Tag: Brenda Novak

Review: Her Darkest Nightmare by Brenda Novak

Posted September 16, 2016 by Casee in Reviews | 1 Comment

Review: Her Darkest Nightmare by Brenda NovakReviewer: Casee
Her Darkest Nightmare by Brenda Novak
Series: The Evelyn Talbot Chronicles #1
Published by St. Martin's Paperbacks
Publication Date: August 30th 2016
Genres: Romantic Suspense
Pages: 432
Buy on Amazon | Barnes & Noble

First in an electrifying new series from New York Times bestselling author Brenda Novak
THE HUNT FOR A SERIAL KILLER Evelyn Talbot knows that a psychopath can look perfectly normal. She was only sixteen when her own boyfriend Jasper imprisoned and tortured her—and left her for dead. Now an eminent psychiatrist who specializes in the criminal mind, Evelyn is the force behind Hanover House, a maximum-security facility located in a small Alaskan town. Her job puts her at odds with Sergeant Amarok, who is convinced that Hanover is a threat to his community…even as his attraction to beautiful Evelyn threatens to tear his world apart. BEGINS WITH AN ESCAPE FROM HER PAST Then, just as the bitter Alaskan winter cuts both town and prison off from the outside world, the mutilated body of a local woman turns up. For Amarok, this is the final proof he needs: Hanover has to go. Evelyn, though, has reason to fear that the crime is a personal message to her—the first sign that the killer who haunts her dreams has found her again. . .and that the life she has so carefully rebuilt will never be the same…

Dr. Evelyn Talbot has dedicated her life to gain a better understanding of the mind of a psychopath. Hanover House is a place that has opened after years of dedication and hard work. Evelyn runs Hanover House, but she can still be held accountable for her decisions.

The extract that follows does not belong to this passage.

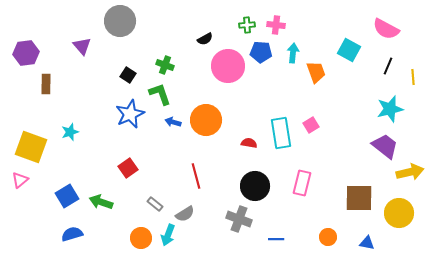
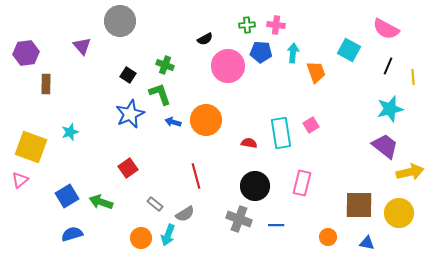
brown square at (359, 198): moved 7 px down
blue line at (276, 239): moved 14 px up
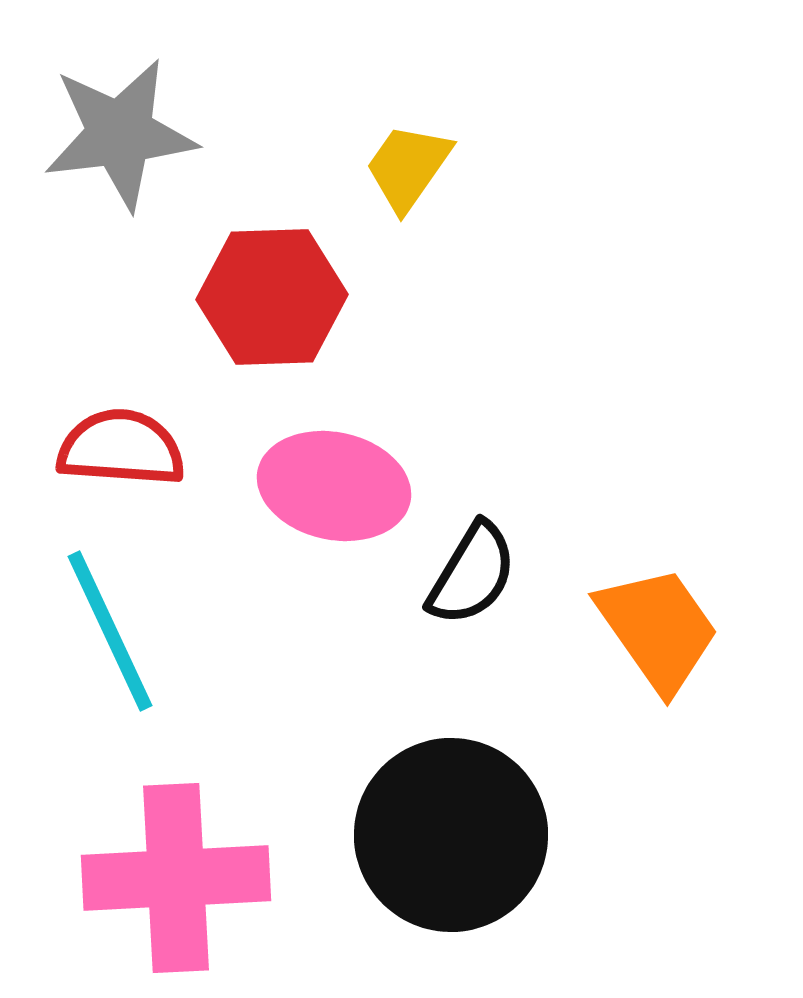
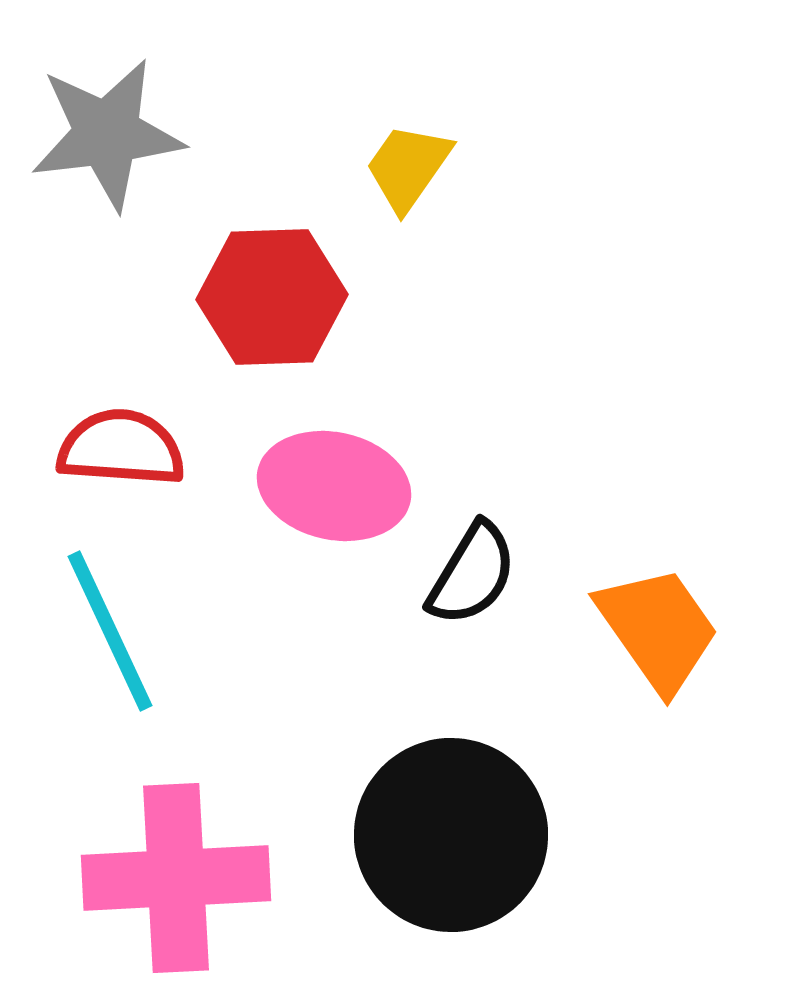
gray star: moved 13 px left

Evelyn has been obsessed (that’s the only word to use here) with the psychotic mind since she was sixteen. Abducted by her high school boyfriend and subsequently tortured and raped, Evelyn was left for dead. It was only a stroke of luck that left Evelyn alive and able to get help. No one had a clue what Jasper was capable of, including Evelyn herself. That’s what got her obsession started. Ever since then, it has run her life.

Sergeant Amarok is the only law enforcement in Hilltop, Alaska. When a body turns up shortly after a storm hits and the power goes out, Amarok is sure that his fears about Hanover House have finally come true. Evelyn, of course, isn’t so sure. She is sure that Jasper is back to finish her off. All the signs are right there with how the body is left, how it’s someone close to her, and how the killer leaves clues that mock Evelyn.

Amarok isn’t a detective, but as he digs deeper, he is more inclined to believe Evelyn. He still thinks it has something to do with Hanover House, but now he thinks it is someone on the outside of the bars.

This was a psychological thriller that kept me on the edge of my seat. There were so many twists and turns that I felt like a pretzel. What I didn’t like is Evelyn’s obsession. It really seemed to overtake anything else in the book. The romance, the suspense, the mystery. It was just so prevalent that I couldn’t forget it long enough to really get into the book. I understood it, but things she did at the risk of her own life and safety almost made her TSTL.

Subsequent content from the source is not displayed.